I looked at my online tithe and offering envelope—and was tempted. A voice inside my head said, The church is not open. Why give? Then I thought of all the work my church was doing to stay in contact with its vulnerable members. I thought of all the time-consuming, thought-provoking online programming my church was doing to provide inspiration to its members, young and old.2

I thought of the various ministries of other churches. I heard about one jurisdiction announcing that all places of business and leisure should be closed except for essential agencies such as fire departments, police stations, hospitals, grocery stores . . . and the New Haven Seventh-day Adventist Church. People asked, “What’s so special about this church?” They discovered that this church regularly takes in drug addicts and prays them through withdrawal. This church ordinarily provides temporary housing for the homeless. This church normally feeds scores of people every week.3 The county needed this church to stay open. It became breaking news.

What’s breaking?

Breaking news could be that, in this financial crisis, Christians are modeling sacrificial principles of giving (Mal. 3:8–12), as they had before. Breaking news could be that, in this health crisis, Christians are living out sensible principles of health (Rom. 12:1, 2), as they had before. Breaking news could be that, in this isolation crisis, Christians are carrying out selfless principles of caring (James 1:27), as they had before. The Wesleyan Bible Commentary says, “This is the normal Christian life—after the Spirit. Man may be so accustomed to imperfection and failure that this may seem extravagant and ridiculous. But not so. It is God’s plan and provision.”4 Pursuing the normal—in abnormal times—may just make the news cycle.

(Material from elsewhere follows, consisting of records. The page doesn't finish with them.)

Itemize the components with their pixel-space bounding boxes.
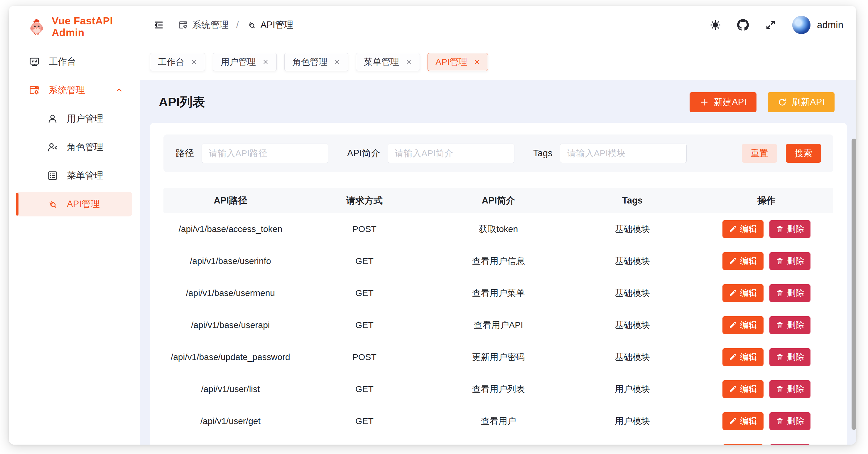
page-actions: 新建API 刷新API <box>690 92 835 112</box>
refresh-api-button[interactable]: 刷新API <box>768 92 835 112</box>
edit-button[interactable]: 编辑 <box>722 316 764 334</box>
delete-button[interactable]: 删除 <box>769 348 810 366</box>
role-icon <box>47 142 58 153</box>
cell-api-path: /api/v1/user/get <box>163 416 298 426</box>
trash-icon <box>776 289 783 297</box>
edit-label: 编辑 <box>740 319 757 331</box>
theme-sun-icon[interactable] <box>710 19 721 31</box>
github-icon[interactable] <box>737 19 749 31</box>
cell-api-path: /api/v1/user/list <box>163 384 298 394</box>
sidebar-item-roles[interactable]: 角色管理 <box>17 135 132 160</box>
username-label[interactable]: admin <box>817 19 843 31</box>
breadcrumb-label: 系统管理 <box>192 19 228 31</box>
tab-menus[interactable]: 菜单管理 <box>356 53 420 71</box>
edit-button[interactable]: 编辑 <box>722 412 764 430</box>
edit-button[interactable]: 编辑 <box>722 284 764 302</box>
column-header-actions: 操作 <box>699 194 833 207</box>
cell-tags: 基础模块 <box>565 255 700 267</box>
delete-button[interactable]: 删除 <box>769 220 810 238</box>
user-icon <box>47 113 58 124</box>
reset-button[interactable]: 重置 <box>742 144 777 163</box>
delete-button[interactable]: 删除 <box>769 252 810 270</box>
pencil-icon <box>729 385 737 393</box>
top-header: 系统管理 / API管理 <box>140 6 856 44</box>
delete-button[interactable]: 删除 <box>769 380 810 398</box>
breadcrumb-item-api[interactable]: API管理 <box>247 19 293 31</box>
content-area: API列表 新建API 刷新API <box>140 80 856 445</box>
edit-button[interactable]: 编辑 <box>722 252 764 270</box>
close-icon[interactable] <box>334 59 340 65</box>
collapse-sidebar-icon[interactable] <box>153 19 165 31</box>
cell-summary: 查看用户列表 <box>431 383 565 395</box>
sidebar-item-users[interactable]: 用户管理 <box>17 106 132 131</box>
column-header-summary: API简介 <box>431 194 565 207</box>
sidebar-item-menus[interactable]: 菜单管理 <box>17 163 132 188</box>
close-icon[interactable] <box>262 59 269 65</box>
pencil-icon <box>729 417 737 425</box>
sidebar-item-label: 角色管理 <box>67 141 103 153</box>
delete-label: 删除 <box>787 223 804 235</box>
table-row: /api/v1/user/list GET 查看用户列表 用户模块 编辑 <box>163 373 833 405</box>
system-gear-icon <box>29 85 40 96</box>
edit-button[interactable]: 编辑 <box>722 348 764 366</box>
cell-summary: 查看用户菜单 <box>431 287 565 299</box>
cell-api-path: /api/v1/base/userapi <box>163 320 298 330</box>
cell-tags: 基础模块 <box>565 287 700 299</box>
cell-actions: 编辑 删除 <box>699 412 833 430</box>
cell-method: GET <box>298 320 432 330</box>
edit-label: 编辑 <box>740 351 757 363</box>
sidebar: Vue FastAPI Admin 工作台 系统管理 <box>9 6 140 445</box>
filter-bar: 路径 API简介 Tags 重置 搜索 <box>163 135 833 172</box>
cell-tags: 用户模块 <box>565 383 700 395</box>
edit-button[interactable]: 编辑 <box>722 380 764 398</box>
user-avatar[interactable] <box>792 16 810 34</box>
chick-mascot-icon <box>28 17 45 36</box>
plug-icon <box>47 199 58 210</box>
sidebar-item-workbench[interactable]: 工作台 <box>17 49 132 74</box>
sidebar-item-system[interactable]: 系统管理 <box>17 78 132 103</box>
tags-filter-input[interactable] <box>560 144 687 163</box>
sidebar-item-api[interactable]: API管理 <box>17 192 132 217</box>
tab-label: 角色管理 <box>292 56 328 68</box>
vertical-scrollbar-thumb[interactable] <box>851 139 856 430</box>
delete-label: 删除 <box>787 255 804 267</box>
summary-filter-input[interactable] <box>388 144 515 163</box>
app-logo[interactable]: Vue FastAPI Admin <box>9 6 140 48</box>
delete-button[interactable]: 删除 <box>769 284 810 302</box>
close-icon[interactable] <box>474 59 480 65</box>
create-api-button[interactable]: 新建API <box>690 92 756 112</box>
edit-label: 编辑 <box>740 287 757 299</box>
trash-icon <box>776 417 783 425</box>
close-icon[interactable] <box>406 59 412 65</box>
cell-api-path: /api/v1/base/access_token <box>163 224 298 234</box>
fullscreen-icon[interactable] <box>765 19 776 31</box>
cell-api-path: /api/v1/base/userinfo <box>163 256 298 266</box>
search-button[interactable]: 搜索 <box>786 144 821 163</box>
tab-label: 菜单管理 <box>364 56 399 68</box>
cell-actions: 编辑 删除 <box>699 348 833 366</box>
cell-api-path: /api/v1/base/update_password <box>163 352 298 362</box>
edit-button[interactable]: 编辑 <box>722 220 764 238</box>
breadcrumb: 系统管理 / API管理 <box>178 19 293 31</box>
cell-actions: 编辑 删除 <box>699 316 833 334</box>
close-icon[interactable] <box>191 59 197 65</box>
main-area: 系统管理 / API管理 <box>140 6 856 445</box>
cell-api-path: /api/v1/base/usermenu <box>163 288 298 298</box>
delete-button[interactable]: 删除 <box>769 412 810 430</box>
sidebar-item-label: 用户管理 <box>67 112 103 125</box>
path-filter-input[interactable] <box>202 144 328 163</box>
delete-button[interactable]: 删除 <box>769 444 810 445</box>
tab-users[interactable]: 用户管理 <box>213 53 277 71</box>
tab-roles[interactable]: 角色管理 <box>284 53 348 71</box>
trash-icon <box>776 321 783 329</box>
edit-label: 编辑 <box>740 223 757 235</box>
column-header-method: 请求方式 <box>298 194 432 207</box>
cell-tags: 基础模块 <box>565 351 700 363</box>
tab-workbench[interactable]: 工作台 <box>150 53 205 71</box>
breadcrumb-item-system[interactable]: 系统管理 <box>178 19 228 31</box>
tab-api[interactable]: API管理 <box>428 53 488 71</box>
breadcrumb-label: API管理 <box>260 19 293 31</box>
edit-button[interactable]: 编辑 <box>722 444 764 445</box>
delete-button[interactable]: 删除 <box>769 316 810 334</box>
pencil-icon <box>729 353 737 361</box>
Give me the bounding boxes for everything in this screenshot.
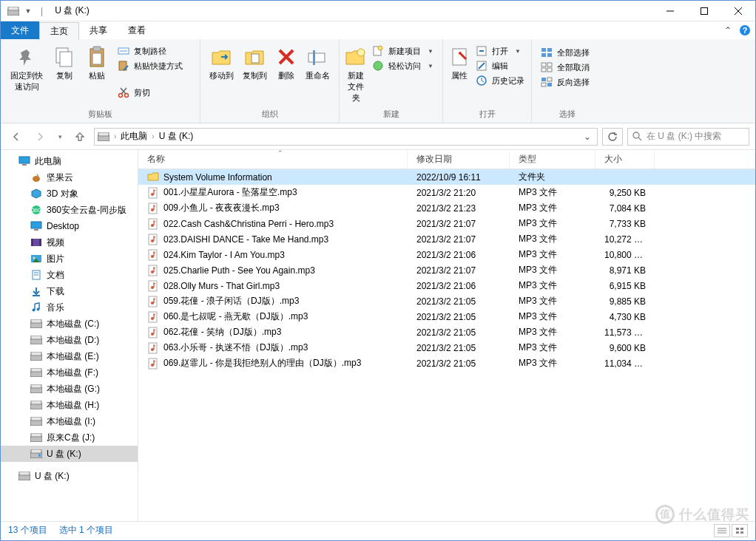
drive-icon (30, 367, 42, 378)
file-type: MP3 文件 (510, 357, 595, 370)
chevron-right-icon[interactable]: › (112, 132, 118, 140)
address-bar[interactable]: › 此电脑 › U 盘 (K:) ⌄ (94, 128, 598, 146)
nav-extra-drive[interactable]: U 盘 (K:) (1, 468, 138, 484)
video-icon (30, 237, 42, 248)
open-menu-button[interactable]: 打开▼ (476, 45, 524, 57)
file-name: 028.Olly Murs - That Girl.mp3 (163, 281, 280, 291)
file-date: 2021/3/2 21:06 (408, 250, 510, 260)
nav-item[interactable]: 3D 对象 (1, 186, 138, 202)
nav-this-pc[interactable]: 此电脑 (1, 153, 138, 169)
forward-button[interactable] (30, 127, 50, 146)
select-all-button[interactable]: 全部选择 (541, 47, 590, 58)
svg-rect-112 (736, 531, 739, 534)
file-row[interactable]: 028.Olly Murs - That Girl.mp32021/3/2 21… (138, 278, 755, 293)
delete-button[interactable]: 删除 (271, 42, 300, 107)
nav-item[interactable]: 本地磁盘 (I:) (1, 413, 138, 429)
pin-quick-access-button[interactable]: 固定到快 速访问 (5, 42, 48, 107)
file-row[interactable]: 069.赵霏儿 - 你是我拒绝别人的理由（DJ版）.mp32021/3/2 21… (138, 355, 755, 371)
tab-home[interactable]: 主页 (39, 22, 79, 40)
rename-button[interactable]: 重命名 (301, 42, 334, 107)
edit-button[interactable]: 编辑 (476, 60, 524, 72)
nav-item-label: 视频 (47, 237, 64, 249)
back-button[interactable] (7, 127, 26, 146)
easy-access-button[interactable]: 轻松访问▼ (372, 60, 433, 72)
nav-item[interactable]: 本地磁盘 (C:) (1, 316, 138, 332)
file-row[interactable]: 001.小星星Aurora - 坠落星空.mp32021/3/2 21:20MP… (138, 185, 755, 200)
minimize-button[interactable] (653, 1, 687, 21)
tab-share[interactable]: 共享 (79, 21, 118, 39)
file-name: 063.小乐哥 - 执迷不悟（DJ版）.mp3 (163, 341, 308, 354)
col-type[interactable]: 类型 (510, 150, 595, 169)
nav-item[interactable]: 本地磁盘 (E:) (1, 348, 138, 364)
history-button[interactable]: 历史记录 (476, 75, 524, 86)
col-name[interactable]: 名称 (138, 150, 408, 169)
view-details-button[interactable] (714, 524, 730, 537)
column-header[interactable]: 名称 ⌃ 修改日期 类型 大小 (138, 150, 755, 169)
breadcrumb-pc[interactable]: 此电脑 (121, 130, 147, 143)
address-dropdown[interactable]: ⌄ (581, 132, 594, 142)
new-folder-button[interactable]: 新建 文件夹 (344, 42, 368, 107)
nav-item[interactable]: U 盘 (K:) (1, 446, 138, 462)
tab-view[interactable]: 查看 (118, 21, 156, 39)
select-none-button[interactable]: 全部取消 (541, 61, 590, 73)
nav-item-label: 坚果云 (47, 171, 73, 184)
up-button[interactable] (70, 127, 90, 146)
tab-file[interactable]: 文件 (1, 21, 39, 39)
nav-item[interactable]: 文档 (1, 267, 138, 283)
file-row[interactable]: System Volume Information2022/10/9 16:11… (138, 169, 755, 185)
nav-item[interactable]: 视频 (1, 234, 138, 251)
nav-item[interactable]: 原来C盘 (J:) (1, 429, 138, 446)
qat-dropdown-icon[interactable]: ▼ (21, 4, 35, 18)
view-icons-button[interactable] (732, 524, 748, 537)
drive-icon (7, 4, 20, 18)
nav-item[interactable]: 本地磁盘 (G:) (1, 381, 138, 397)
refresh-button[interactable] (602, 128, 623, 146)
file-row[interactable]: 059.花僮 - 浪子闲话（DJ版）.mp32021/3/2 21:05MP3 … (138, 293, 755, 309)
copy-to-button[interactable]: 复制到 (238, 42, 271, 107)
file-pane: 名称 ⌃ 修改日期 类型 大小 System Volume Informatio… (138, 150, 755, 521)
nav-pane[interactable]: 此电脑 坚果云3D 对象360360安全云盘-同步版Desktop视频图片文档下… (1, 150, 138, 521)
group-organize-label: 组织 (205, 107, 334, 123)
paste-shortcut-button[interactable]: 粘贴快捷方式 (118, 60, 183, 72)
nav-item[interactable]: Desktop (1, 218, 138, 234)
copy-path-button[interactable]: 复制路径 (118, 45, 183, 57)
move-to-button[interactable]: 移动到 (205, 42, 238, 107)
nav-item[interactable]: 图片 (1, 251, 138, 267)
col-size[interactable]: 大小 (595, 150, 655, 169)
file-row[interactable]: 062.花僮 - 笑纳（DJ版）.mp32021/3/2 21:05MP3 文件… (138, 324, 755, 340)
file-row[interactable]: 024.Kim Taylor - I Am You.mp32021/3/2 21… (138, 247, 755, 262)
nav-item[interactable]: 音乐 (1, 299, 138, 316)
nav-item[interactable]: 本地磁盘 (D:) (1, 332, 138, 348)
nav-item[interactable]: 坚果云 (1, 169, 138, 186)
copy-button[interactable]: 复制 (48, 42, 81, 107)
cut-button[interactable]: 剪切 (118, 86, 183, 98)
chevron-right-icon[interactable]: › (150, 132, 155, 140)
file-row[interactable]: 009.小鱼儿 - 夜夜夜漫长.mp32021/3/2 21:23MP3 文件7… (138, 200, 755, 216)
svg-rect-12 (92, 53, 101, 64)
group-new-label: 新建 (344, 107, 438, 123)
paste-button[interactable]: 粘贴 (81, 42, 113, 107)
file-row[interactable]: 060.是七叔呢 - 燕无歇（DJ版）.mp32021/3/2 21:05MP3… (138, 309, 755, 324)
nav-item[interactable]: 本地磁盘 (H:) (1, 397, 138, 413)
file-row[interactable]: 063.小乐哥 - 执迷不悟（DJ版）.mp32021/3/2 21:05MP3… (138, 340, 755, 355)
properties-button[interactable]: 属性 (448, 42, 471, 107)
help-icon[interactable]: ? (739, 24, 751, 36)
file-row[interactable]: 022.Cash Cash&Christina Perri - Hero.mp3… (138, 216, 755, 231)
col-date[interactable]: 修改日期 (408, 150, 510, 169)
nav-item[interactable]: 下载 (1, 283, 138, 299)
ribbon-collapse-icon[interactable]: ⌃ (724, 25, 732, 35)
close-button[interactable] (721, 1, 755, 21)
nav-item[interactable]: 360360安全云盘-同步版 (1, 202, 138, 218)
invert-selection-button[interactable]: 反向选择 (541, 76, 590, 88)
new-item-button[interactable]: 新建项目▼ (372, 45, 433, 57)
search-input[interactable]: 在 U 盘 (K:) 中搜索 (627, 128, 749, 146)
nav-item[interactable]: 本地磁盘 (F:) (1, 364, 138, 381)
file-row[interactable]: 023.DAISHI DANCE - Take Me Hand.mp32021/… (138, 231, 755, 247)
breadcrumb-drive[interactable]: U 盘 (K:) (159, 130, 194, 143)
svg-rect-110 (736, 528, 739, 530)
file-list[interactable]: System Volume Information2022/10/9 16:11… (138, 169, 755, 521)
file-size: 7,084 KB (595, 203, 655, 214)
recent-dropdown[interactable]: ▾ (54, 127, 66, 146)
file-row[interactable]: 025.Charlie Puth - See You Again.mp32021… (138, 262, 755, 278)
maximize-button[interactable] (687, 1, 721, 21)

Panic, no; pestilences, yes. Pandemonium, no; pandemic, yes. Seasonal Christians, no; reasonable Christians, yes. Extraordinary believers, no; ordinary believers, yes. Great generals, no; good soldiers, yes. End of time, no; time of the end, yes. Business as usual, no; business as normal, yes. Breaking news, no; normal news, yes.

A voice inside my head said, Keep doing what you normally do. I looked at my online tithe and offering envelope—and clicked Continue.

  1. Watchman Nee, The Normal Christian Life (London, UK: Victory Press, 1975).
  2. Emmaunel-Brinkow Seventh-day Adventist Church, emmanuelbrinklow.org/.
  3. Don Jacobsen, “Where’s My Church?” Hope Heals, March 24, 2020, http://hope-heals.org/2020/03/24/wheres-my-church/.
  4. Charles W. Carter, ed., et al., The Wesleyan Bible Commentary, vol. 5 (Grand Rapids, MI: Eerdmans, 1965), 54.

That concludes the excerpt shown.